I wish I could say it’s been a few hard weeks for health workers. But no, it’s been a series of hard and deadly months. Back in November, I remember watching reports of hospitals under siege and inoperable in Gaza. Simultaneously, in Haiti, a hospital was surrounded by gangs of armed men. Supplies and personnel cutoff—leaving lives in danger. It’s hard to accept that four months later, those harrowing reports have only grown worse.  

I realize the circumstances of war and conflict put civilians at great risk. But what’s more concerning is the targeting of health workers and patients in places of hope and healing—places that provide care, regardless of race, religion, or affiliation. This is the kind of care health workers do daily. But now, it’s at a risk to their lives.  

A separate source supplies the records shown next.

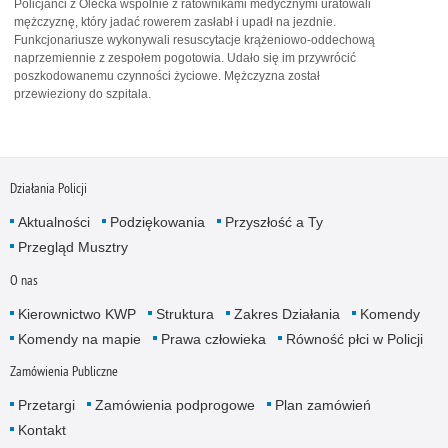
Policjanci z Olecka wspólnie z ratownikami medycznymi uratowali
mężczyznę, który jadać rowerem zasłabł i upadł na jezdnie.
Funkcjonariusze wykonywali resuscytacje krążeniowo-oddechową
naprzemiennie z zespołem pogotowia. Udało się im przywrócić
poszkodowanemu czynności życiowe. Mężczyzna został
przewieziony do szpitala.
Działania Policji
Aktualności
Podziękowania
Przyszłość a Ty
Przegląd Musztry
O nas
Kierownictwo KWP
Struktura
Zakres Działania
Komendy
Komendy na mapie
Prawa człowieka
Równość płci w Policji
Zamówienia Publiczne
Przetargi
Zamówienia podprogowe
Plan zamówień
Kontakt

Right now, in Haiti, where members of CMMB live and work, hospitals are being ransacked and robbed of the supplies that are critical to lifesaving interventions. Health workers are struggling to continue care during these grim circumstances. But the truth is, even traveling to a health facility in Port-au-Prince, depending on the gang violence in a neighborhood, requires a health worker to take on significant risk. 

Sadly, the targeting of hospitals and health workers is not a new phenomenon. From hospitals in Kyiv and Khartoum to the Nuba Mountains of Sudan, where CMMB supports the Mother of Mercy Hospital, violence has made the delivery of healthcare treacherous. At Mother of Mercy, Dr. Tom Catena, an American physician and humanitarian affiliated with CMMB, tended to patients while bombs fell over head during Sudan’s civil war. In Pakistan, polio vaccination outreach teams were made targets.  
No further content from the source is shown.